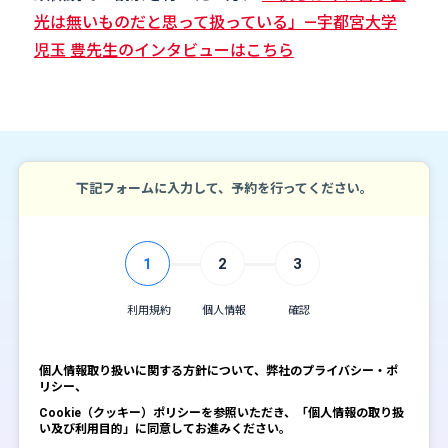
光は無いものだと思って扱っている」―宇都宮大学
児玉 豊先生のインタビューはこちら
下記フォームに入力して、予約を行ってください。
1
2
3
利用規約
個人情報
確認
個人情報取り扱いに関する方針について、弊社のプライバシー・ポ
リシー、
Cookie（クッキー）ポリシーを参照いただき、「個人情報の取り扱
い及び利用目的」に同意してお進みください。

* * * * * * * * *

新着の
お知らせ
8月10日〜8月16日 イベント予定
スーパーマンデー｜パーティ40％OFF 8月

* * * * * * * * *

PROBLEM
Give back the records above exactly, limited to the lines between the one holding "個人情報取り扱いに関する方針について、弊社のプライバシー・ポ" and the one holding "い及び利用目的」に同意してお進みください。", inclusive.

ANSWER TO THE EXERCISE
個人情報取り扱いに関する方針について、弊社のプライバシー・ポ
リシー、
Cookie（クッキー）ポリシーを参照いただき、「個人情報の取り扱
い及び利用目的」に同意してお進みください。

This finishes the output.